Em seu ensaio A teoria dos sentimentos morais, Adam Smith falou sobre a compaixão diante do sofrimento alheio: “Pela imaginação, nos colocamos no lugar do outro, nos concebemos como se estivéssemos sofrendo os mesmos tormentos, entramos como se estivéssemos em seu corpo e, de certa forma, nos tornamos a mesma pessoa […]; e assim como nos solidarizamos com a dor do próximo quando testemunhamos sua aflição, também compartilhamos sua aversão e repulsa àquilo que a causa. Nosso coração, que proíbe e palpita em uníssono com sua dor, também é animado por esse espírito com o qual ele se esforça para afastar ou destruir aquilo que o causou”.
Mas a dor do povo palestino não é um sofrimento humano. Aqueles que detêm o poder e tomam decisões são resistentes ao genocídio dos habitantes de Gaza e da Cisjordânia. Eles simpatizam com seus assassinos. Os protestos são reprimidos na França, Grã-Bretanha, Alemanha ou Itália. As bandeiras palestinas são banidas dos estádios de futebol. As e os reitores de universidades nos Estados Unidos são demitidos por serem pró-palestinos. Esportistas, artistas e figuras culturais, se expressarem sua rejeição ao lobby sionista, são banidos. Para os governos no poder ou com influência, o povo palestino é dispensável. Com sua atitude condescendente em relação a Israel, a mensagem que eles enviam é uma só. Eles podem continuar matando até que Gaza seja esvaziada. Estamos testemunhando o primeiro holocausto do século XXI, patrocinado pelo Ocidente com força total. Se houver alguma dúvida, o armamento usado contra a população civil palestina é de fabricação estadunidense, alemã, italiana, britânica, austríaca, belga, francesa e espanhola.

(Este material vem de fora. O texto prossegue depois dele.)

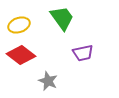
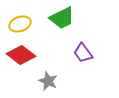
green trapezoid: rotated 100 degrees clockwise
yellow ellipse: moved 1 px right, 1 px up
purple trapezoid: rotated 65 degrees clockwise
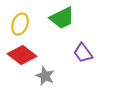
yellow ellipse: rotated 50 degrees counterclockwise
red diamond: moved 1 px right
gray star: moved 3 px left, 5 px up
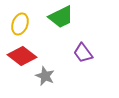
green trapezoid: moved 1 px left, 1 px up
red diamond: moved 1 px down
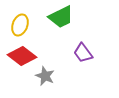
yellow ellipse: moved 1 px down
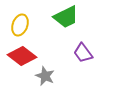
green trapezoid: moved 5 px right
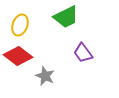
red diamond: moved 4 px left
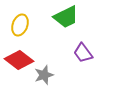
red diamond: moved 1 px right, 4 px down
gray star: moved 1 px left, 1 px up; rotated 30 degrees clockwise
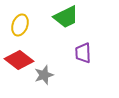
purple trapezoid: rotated 35 degrees clockwise
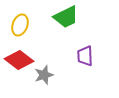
purple trapezoid: moved 2 px right, 3 px down
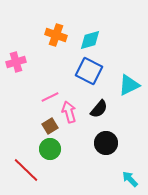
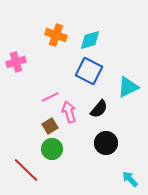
cyan triangle: moved 1 px left, 2 px down
green circle: moved 2 px right
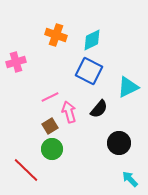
cyan diamond: moved 2 px right; rotated 10 degrees counterclockwise
black circle: moved 13 px right
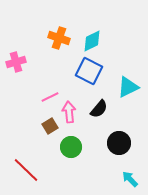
orange cross: moved 3 px right, 3 px down
cyan diamond: moved 1 px down
pink arrow: rotated 10 degrees clockwise
green circle: moved 19 px right, 2 px up
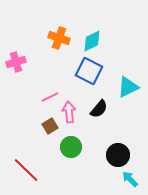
black circle: moved 1 px left, 12 px down
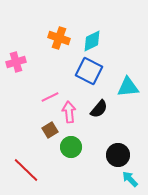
cyan triangle: rotated 20 degrees clockwise
brown square: moved 4 px down
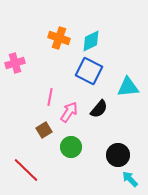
cyan diamond: moved 1 px left
pink cross: moved 1 px left, 1 px down
pink line: rotated 54 degrees counterclockwise
pink arrow: rotated 40 degrees clockwise
brown square: moved 6 px left
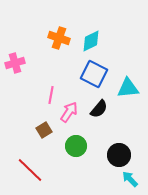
blue square: moved 5 px right, 3 px down
cyan triangle: moved 1 px down
pink line: moved 1 px right, 2 px up
green circle: moved 5 px right, 1 px up
black circle: moved 1 px right
red line: moved 4 px right
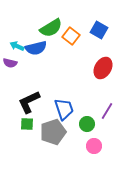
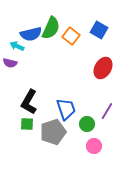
green semicircle: rotated 35 degrees counterclockwise
blue semicircle: moved 5 px left, 14 px up
black L-shape: rotated 35 degrees counterclockwise
blue trapezoid: moved 2 px right
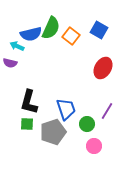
black L-shape: rotated 15 degrees counterclockwise
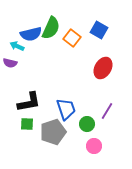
orange square: moved 1 px right, 2 px down
black L-shape: rotated 115 degrees counterclockwise
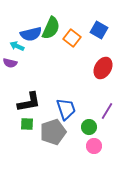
green circle: moved 2 px right, 3 px down
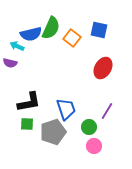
blue square: rotated 18 degrees counterclockwise
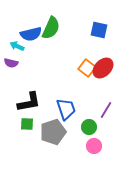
orange square: moved 15 px right, 30 px down
purple semicircle: moved 1 px right
red ellipse: rotated 15 degrees clockwise
purple line: moved 1 px left, 1 px up
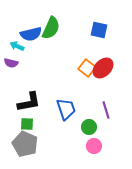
purple line: rotated 48 degrees counterclockwise
gray pentagon: moved 28 px left, 12 px down; rotated 30 degrees counterclockwise
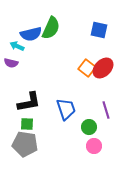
gray pentagon: rotated 15 degrees counterclockwise
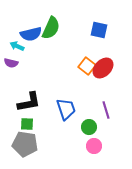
orange square: moved 2 px up
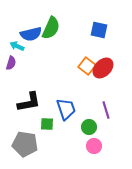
purple semicircle: rotated 88 degrees counterclockwise
green square: moved 20 px right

O povo palestino foi condenado. Eles não têm direito à sua terra e não têm o direito de se defender. Se o fizerem, seu povo é terrorista. A Europa, com sua boca pequena, clama pela paz e pelo reconhecimento do Estado palestino, e se cala diante de Donald Trump, cuja solução consiste em expulsar os habitantes de Gaza da Faixa de Gaza. Que eles renunciem à sua história, à sua identidade e aceitem ser transplantados. Enquanto isso, o bombardeio com drones, mísseis e aeronaves F-35 e F-15, facilitado em 2024 pela administração democrata de Joe Biden, continuará.

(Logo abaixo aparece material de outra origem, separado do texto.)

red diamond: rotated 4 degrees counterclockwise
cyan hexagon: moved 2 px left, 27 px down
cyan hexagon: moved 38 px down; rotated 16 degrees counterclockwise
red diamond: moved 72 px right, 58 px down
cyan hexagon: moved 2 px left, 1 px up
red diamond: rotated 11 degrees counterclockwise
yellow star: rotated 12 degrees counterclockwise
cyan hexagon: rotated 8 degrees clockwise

Nem uma única sanção contra o governo de Netanyahu. Muito menos o bloqueio das contas dos magnatas sionistas envolvidos no massacre do povo palestino. Absolutamente nada. Enquanto eles expõem sua vergonha, a União Europeia rasga as vestes. Ela levanta sua voz para exigir respeito por seu aliado Volodymyr Zelensky. Assim, a presidenta da Comissão Europeia, Ursula von der Leyen, decidiu ir a Kiev por ocasião do terceiro aniversário do início da guerra, em 22 de fevereiro de 2022. E lá foi ela, acompanhada por 24 de seus 27 comissários e pelo presidente do Conselho Europeu, Antonio Costa. Von der Leyen foi rápida em explicar a presença de tantos líderes pacifistas na capital ucraniana: para acelerar a entrega imediata de armas e munições à Ucrânia. E mais tarde, em Londres, chefes de Estado e de governo, em meio a banquetes e cumprimentos, reafirmaram sua convicção de continuar a guerra. Bilhões de euros serão dados às forças ucranianas, cujos soldados estão fugindo, desertando e se recusando a ir para o front por uma causa que não é deles.

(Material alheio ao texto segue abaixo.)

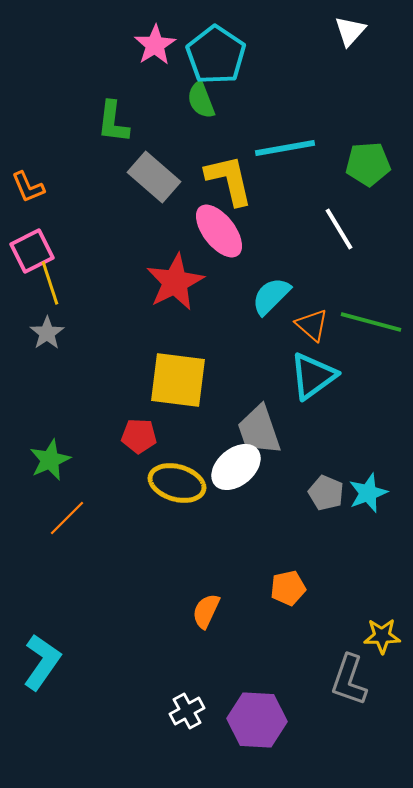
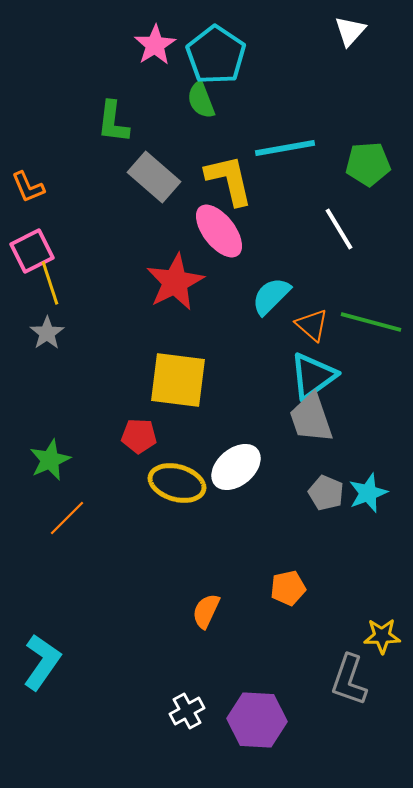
gray trapezoid: moved 52 px right, 12 px up
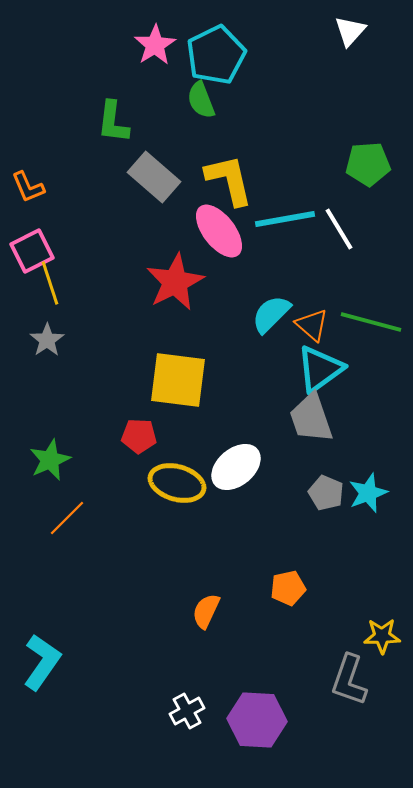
cyan pentagon: rotated 12 degrees clockwise
cyan line: moved 71 px down
cyan semicircle: moved 18 px down
gray star: moved 7 px down
cyan triangle: moved 7 px right, 7 px up
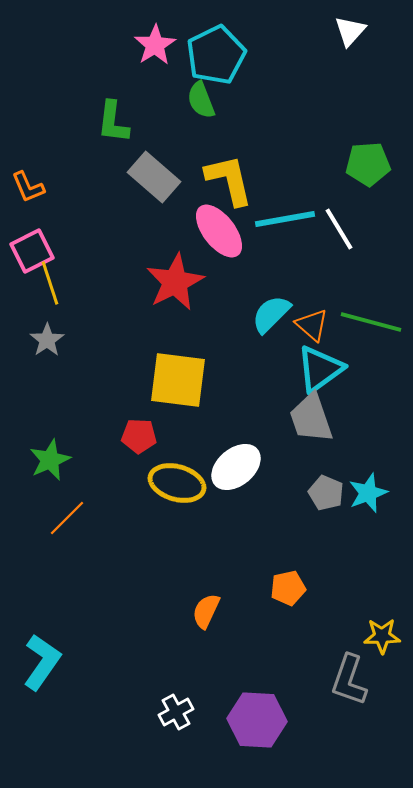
white cross: moved 11 px left, 1 px down
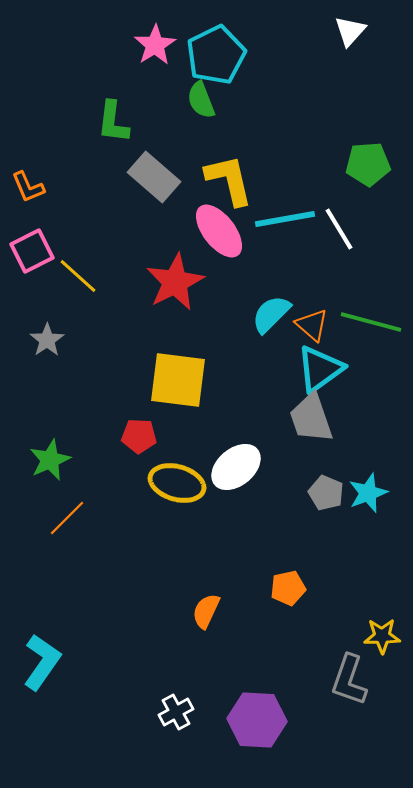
yellow line: moved 28 px right, 7 px up; rotated 30 degrees counterclockwise
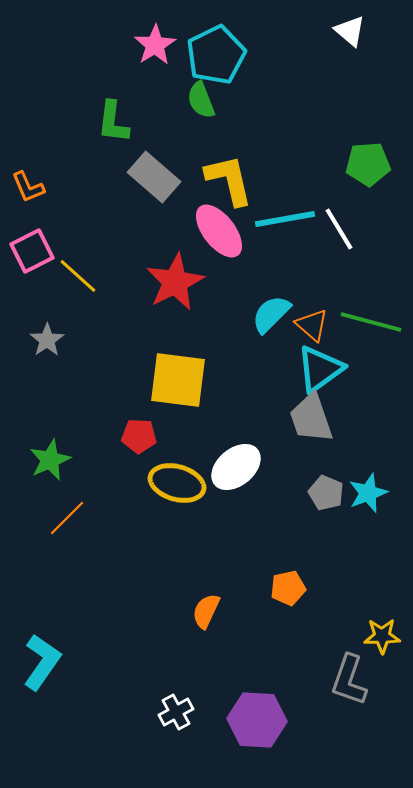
white triangle: rotated 32 degrees counterclockwise
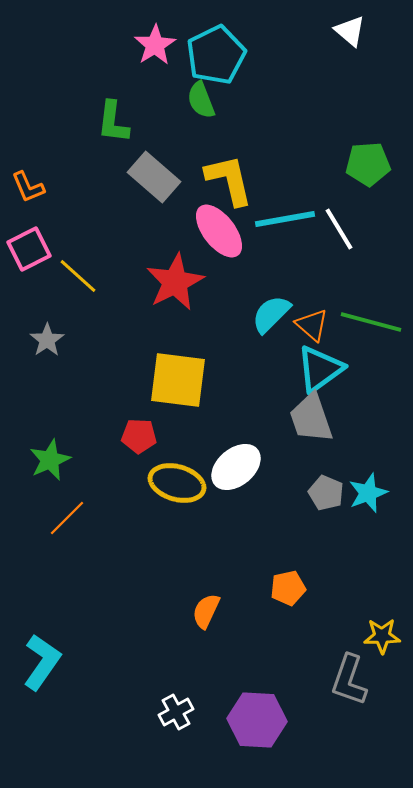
pink square: moved 3 px left, 2 px up
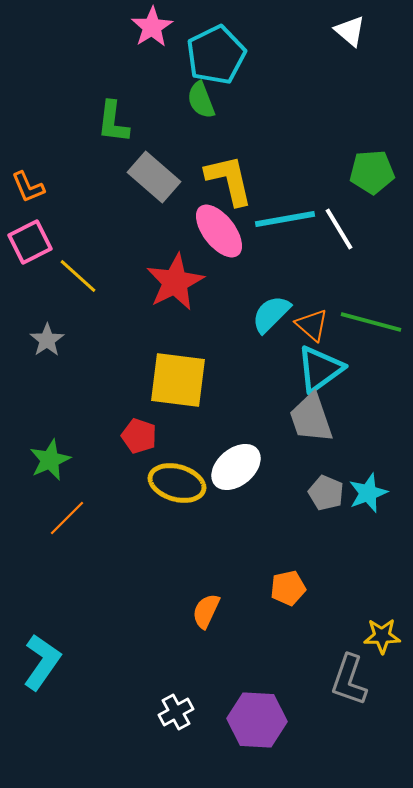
pink star: moved 3 px left, 18 px up
green pentagon: moved 4 px right, 8 px down
pink square: moved 1 px right, 7 px up
red pentagon: rotated 16 degrees clockwise
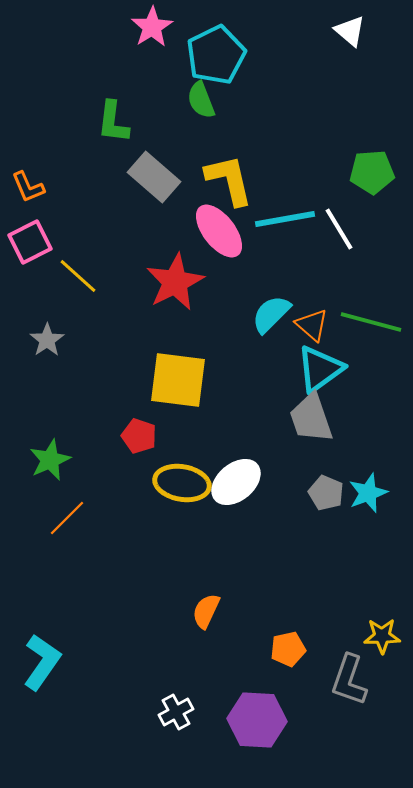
white ellipse: moved 15 px down
yellow ellipse: moved 5 px right; rotated 6 degrees counterclockwise
orange pentagon: moved 61 px down
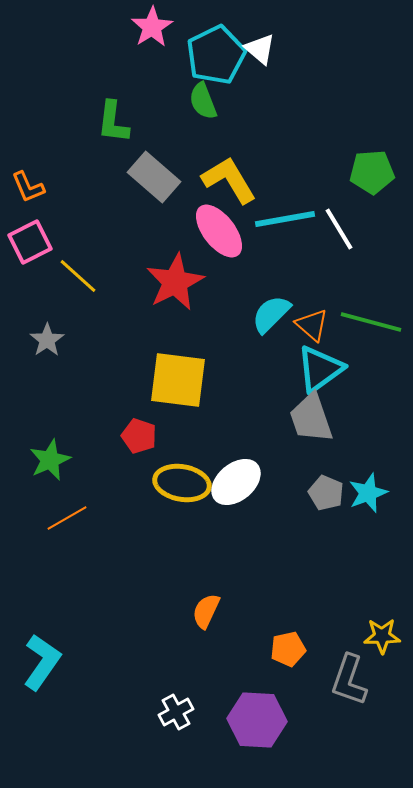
white triangle: moved 90 px left, 18 px down
green semicircle: moved 2 px right, 1 px down
yellow L-shape: rotated 18 degrees counterclockwise
orange line: rotated 15 degrees clockwise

Se a paz no Oriente Médio é o que realmente se deseja, por que Von der Leyen, juntamente com seus comissários, chefes de Estado e de governo, não vai à Palestina e se senta em Gaza? O mundo ocidental tem a resposta. Os ucranianos são arianos, Israel é nosso aliado, nós lhes vendemos armas, e os palestinos nem sequer são cristãos, judeus ou católicos. São hereges, que devem ser exterminados. Suas vidas são irrelevantes e dispensáveis.